Tuesday, November 5, 2013

Power to the people, for the people, by the people?

A year ago, we went through the most expensive and one of the most contentious elections in recent history.  Naturally, a year later, a general political malaise has washed over the land, like the hangover from binge drinking.  Nonetheless, for some governors and state/local officials, today marks their election day.  Also, since the progressive movement at the early part of last century, these elections have included a number of ballot measures covering issues from school district taxes to legalizing marijuana to allowing/restricting same-sex marriage.  This year, the most interesting one for me comes from Colorado where several towns seek to ban fracking in their town.

Fracking, formally known as hydraulic fracturing, requires creating fissures in layers of soft rock, injecting chemicals into the cracks, then pulling out methane that has combined with the rocks.  The process requires significant amounts of water, and results in the stranding of wastewater either at the surface or in the old wells.  As a result, companies can extract vast amounts of previously non-recoverable natural gas, providing economic boon to a state, and keeping market prices low for energy. The ballot initiative process, where each registered voter can weigh in on the process and clearly define a community's desires, seems the perfect vehicle for a citizenry to weigh these potential outcomes and clearly tell the marketplace what they want.

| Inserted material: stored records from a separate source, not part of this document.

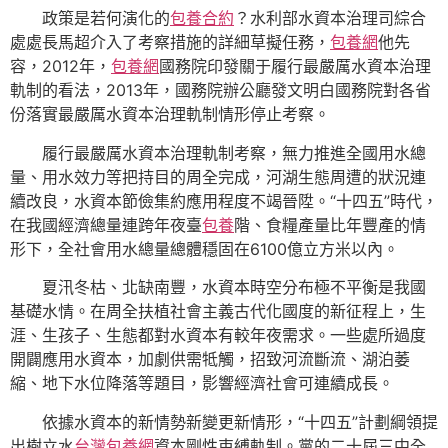
政策是若何演化的
包養合約
？水利部水資本治理司綜合
處處長馬超介入了考察措施的詳細草擬任務，
包養網
他先
容，2012年，
包養網
國務院印發關于履行最嚴厲水資本治理
軌制的看法，2013年，國務院辦公廳發文明白國務院對各省
份落實最嚴厲水資本治理軌制情形停止考察。
履行最嚴厲水資本治理軌制考察，無力推進全國用水總
量、用水效力等把持目的周全完成，河湖生態周遭的狀況連
續改良，水資本節儉集約應用程度不竭晉陞。“十四五”時代，
在我國經濟總量連跨年夜臺
包養
階、食糧產量比年豐產的情
形下，全社會用水總量總體穩固在6100億立方米以內。
夏汛冬枯、北缺南豐，水資本時空分布極不平衡是我國
基礎水情。在周全扶植社會主義古代化國度的新征程上，生
涯、生孩子、生態都對水資本有較年夜需求。一些處所過度
開闢應用水資本，加劇供需牴觸，招致河流斷流、湖泊萎
縮、地下水位降落等題目，影響經濟社會可連續成長。
依據水資本的新情勢新變更新情形，“十四五”計劃綱領提
出樹立水
台灣包養網
資本剛性束縛軌制。黨的二十屆三中全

Groups representing the oil and gas industry are devoting relatively large sums of money to combat these small county/township issues.  There is no sense as to whether this nearly 40-to-1 ratio of spending on the issue will determine the outcome, and since it is a small item on the ballot, no polling numbers can give us early insight.  At stake is the concept of whether the people living in a community have the right of self-determination over their quality of life.  Critics of the measures counter that those who own the mineral rights to the natural gas have the right to extract it, but does that right mean the right to life of the citizens of a town is secondary to that?  Colorado Springs has already banned fracking in the short-term, but these initiatives come directly from the citizens.

Industry officials contend that if the citizens of these towns vote down fracking, they will be turning down millions of dollars in revenue and basically saying they do not want the benefits that oil and gas exploration can bring a community.  Maybe these officials should look a little more inward and take such a vote as a sign that the citizens of the community do not want the damage to their city that an industrial practice like fracking brings.  Especially in a state where recent super-floods displaced mining wastewater across the state, perhaps industry could spend more time and money making their practices completely safe, and less time trying to tell the people what they want.